En 2025, SGS a réalisé 19 petites acquisitions ciblées mais a aussi annoncé en juillet la plus grosse opération de son histoire avec le rachat pour plus de 1,3 milliard de dollars (1,1 milliard d'euros) de l'américain Applied Technical services. Ce rachat a été finalisé début 2026.
"Nous allons continuer à ce rythme", a déclaré Géraldine Picaud, qui dirige le groupe depuis 2024, lors d'une conférence de presse téléphonique. Depuis début 2026, SGS a scellé cinq petites acquisitions supplémentaires.
Interrogée quant à savoir si le groupe envisage de grosses acquisitions, elle a expliqué que "si nous tombons sur une acquisition stratégiquement intéressante qui fait sens, nous aviserons le moment venu".
"Mais pour l'instant, nous nous focalisons sur des acquisitions ciblées", a-t-elle affirmé.

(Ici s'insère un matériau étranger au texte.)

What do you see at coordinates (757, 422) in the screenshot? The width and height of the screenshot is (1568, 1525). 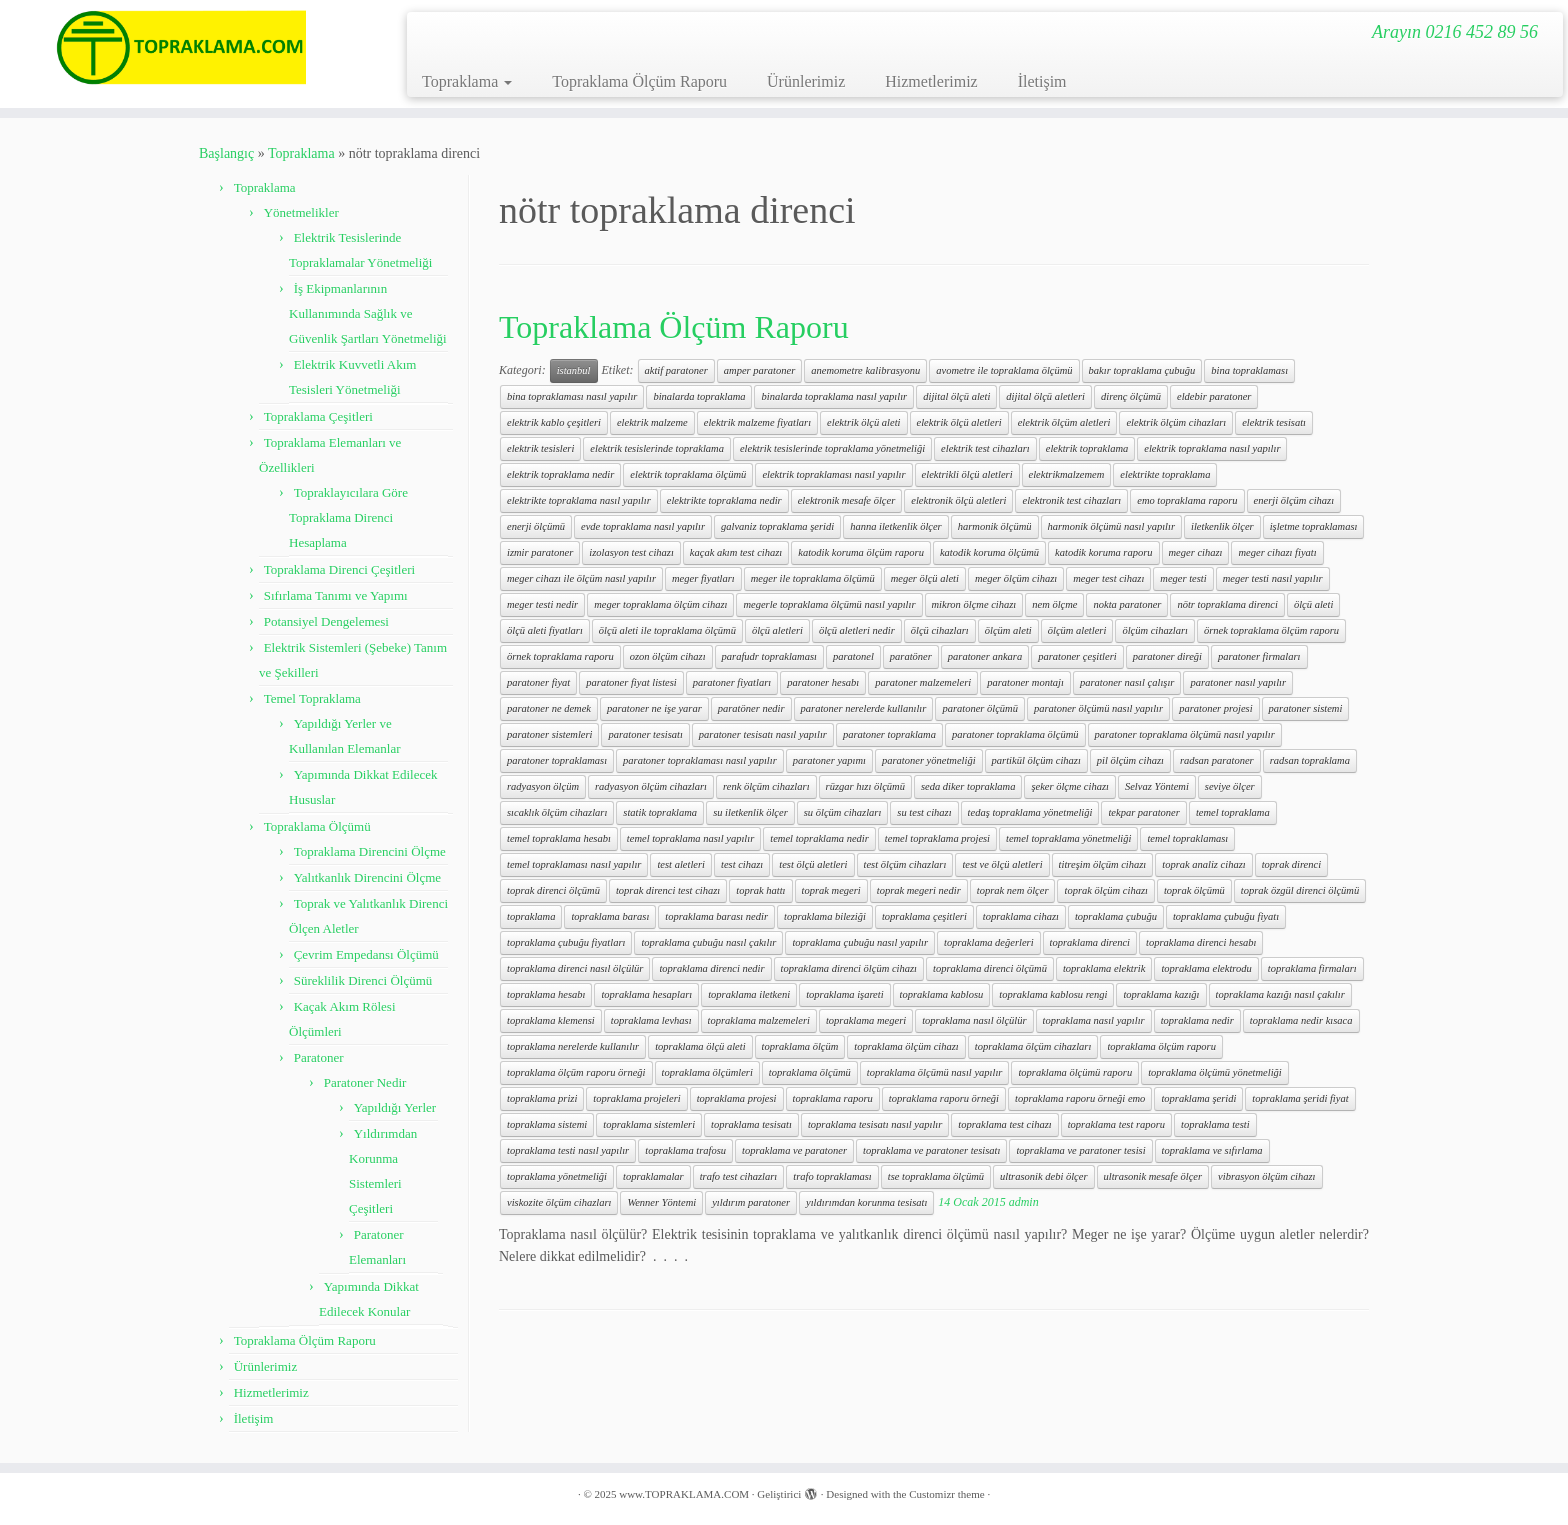 I see `elektrik malzeme fiyatları` at bounding box center [757, 422].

Début 2024, Mme Picaud avait fixé d'ambitieux objectifs pour 2027, visant à plus que doubler le chiffre d'affaires en Amérique du Nord (par rapport à la base de revenus en 2023) et à renforcer les activités dans les services liés à la confiance numérique et à la durabilité.
- Dividende inchangé -
Pour l'exercice 2025, SGS - qui teste notamment jouets, cosmétiques et produits alimentaires - a publié un bénéfice net meilleur qu'attendu, en hausse de 15% sur un an, à 668 millions de francs suisses (731 millions d'euros). Les analystes interrogés par l'agence suisse AWP l'attendaient en moyenne à 656 millions de francs.
Son chiffre d'affaires s'est accru de 2,2% à plus de 6,9 milliards de francs. Sa croissance organique s'est chiffrée à 5,6%, portée par une progression à deux chiffres des services numériques et de durabilité, qui bénéficient entre autres de la demande des entreprises pour vérifier leurs gaz à effet de serre, des tests pour les PFAS ou encore de la certification des matériaux recyclés.
Malgré ces résultats en hausse, SGS a laissé son dividende inchangé, à 3,20 francs suisse par action.
A 11H30 GMT, le titre perdait 2,79% à 94,08 francs suisses, alors que le SPI, l'indice élargi de la Bourse suisse, se repliait de 0,06%.
Le dividende est déjà "très élevé" et "nous avons besoin de carburant pour financer des acquisitions ciblées", défendu Mme Picaud.
Dans un commentaire de marché, Michael Foeth, analyste chez Vontobel, note que les acquisitions ont déjà contribué à "1,7% de la croissance en 2025" et devraient y contribuer encore davantage en 2026, à hauteur de "6%", selon lui.
Elles viennent "soutenir les priorités stratégiques de SGS", estime l'analyste qui considère que le groupe met "rigoureusement" en place ses projets d'expansion en Amérique du Nord et dans les services numériques et de durabilité.